South Korea wasn’t reclassified as a developed market by benchmark manager MSCI (NYSE: MSCI) in a recent review as some investors had expected. An exchange traded fund that invests in the country is holding slim gains for 2011.
South Korea’s government reported weaker numbers for the first quarter. The slower-than-expected growth could continue and dampen the performance of the economy and the ETF — iShares MSCI South Korea (NYSEArca: EWY) is up about 2% for this year.
The South Korean economy expanded a downwardly-revised 1.3% in the first quarter from the fourth quarter of 2010, reports In-Soo Nam for The Wall Street Journal.

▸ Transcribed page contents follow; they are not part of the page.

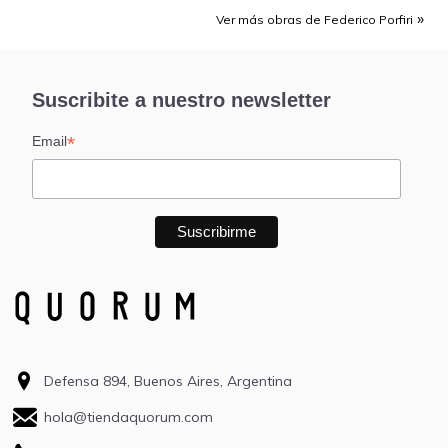
Ver más obras de Federico Porfiri
Suscribite a nuestro newsletter
*
Email
Defensa 894, Buenos Aires, Argentina
hola@tiendaquorum.com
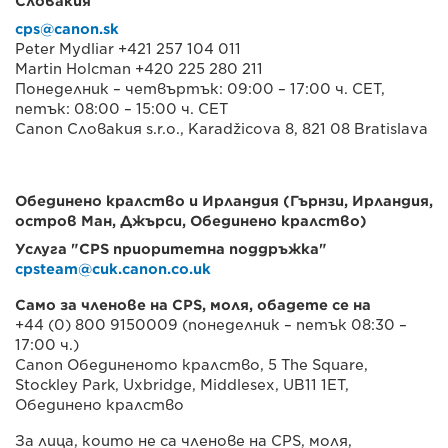
Словакия
cps@canon.sk
Peter Mydliar +421 257 104 011
Martin Holcman +420 225 280 211
Понеделник – четвъртък: 09:00 – 17:00 ч. CET,
петък: 08:00 – 15:00 ч. CET
Canon Словакия s.r.o., Karadžicova 8, 821 08 Bratislava
Обединено кралство и Ирландия (Гърнзи, Ирландия,
остров Ман, Джърси, Обединено кралство)
Услуга "CPS приоритетна поддръжка"
cpsteam@cuk.canon.co.uk
Само за членове на CPS, моля, обадете се на
+44 (0) 800 9150009 (понеделник – петък 08:30 –
17:00 ч.)
Canon Обединеното кралство, 5 The Square,
Stockley Park, Uxbridge, Middlesex, UB11 1ET,
Обединено кралство
За лица, които не са членове на CPS, моля,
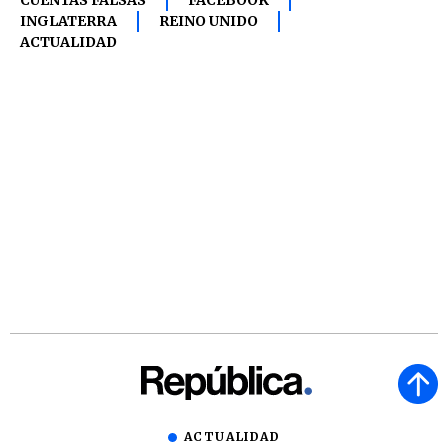
CUENTAS FALSAS
FACEBOOK
INGLATERRA
REINO UNIDO
ACTUALIDAD
ACTUALIDAD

The Bank of Korea believes that growth in the first quarter was hampered by a drop in domestic demand and slower facility investments. The BOK calculates that second quarter growth will tack on 1% over the first quarter and expects the economy to expand 4.5% for 2011.
Analysts project that the economy will gain 0.8% to 1% in the second quarter over the first quarter as inflation levels remain higher due to commodities prices. Oh Ryan, analyst at Samsung Securities, attributes the slowdown to “weaker momentum in Korea’s industrial production, consumption and investments.”
“Indicators such as production, consumption and investment are somewhat slowing,” said the finance ministry on Thursday, according to Yonhap News. “We will strengthen our response to risk factors for our economy, while at the same time improving the nation’s economic fundamentals and solidifying its growth base through such efforts as boosting domestic demand,” the ministry added. [Emerging Market ETFs Could Be On Course For A Turnaround.]
During May, core inflation hit a two-year high of 3.5% year-over-year. The Central Bank has kept rates at 3%, and market observers believe rates will remain unchanged for the short-term.